> _What is required_
Everything from the line containing "Màn hình chính: camera và phím tắt" through the last line of the entries needs to be repeated exactly. Pictures must be left out.

> _Supplied material_
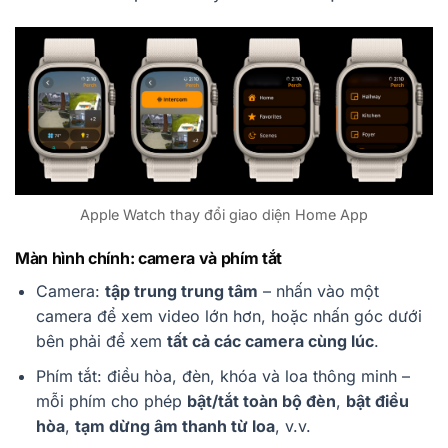
Apple Watch thay đổi giao diện Home App
Màn hình chính: camera và phím tắt
Camera:
tập trung trung tâm
– nhấn vào một
camera để xem video lớn hơn, hoặc nhấn góc dưới
bên phải để xem
tất cả các camera cùng lúc
.
Phím tắt: điều hòa, đèn, khóa và loa thông minh –
mỗi phím cho phép
bật/tắt toàn bộ đèn
,
bật điều
hòa
,
tạm dừng âm thanh từ loa
, v.v.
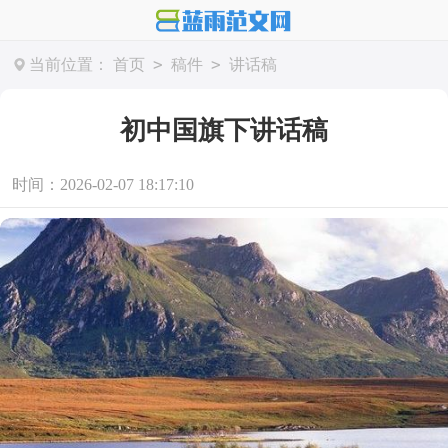
>
>
当前位置：
首页
稿件
讲话稿
初中国旗下讲话稿
时间：2026-02-07 18:17:10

> _Solved exercise_
Màn hình chính: camera và phím tắt
Camera:
tập trung trung tâm
– nhấn vào một
camera để xem video lớn hơn, hoặc nhấn góc dưới
bên phải để xem
tất cả các camera cùng lúc
.
Phím tắt: điều hòa, đèn, khóa và loa thông minh –
mỗi phím cho phép
bật/tắt toàn bộ đèn
,
bật điều
hòa
,
tạm dừng âm thanh từ loa
, v.v.
>
>
当前位置：
首页
稿件
讲话稿
初中国旗下讲话稿
时间：2026-02-07 18:17:10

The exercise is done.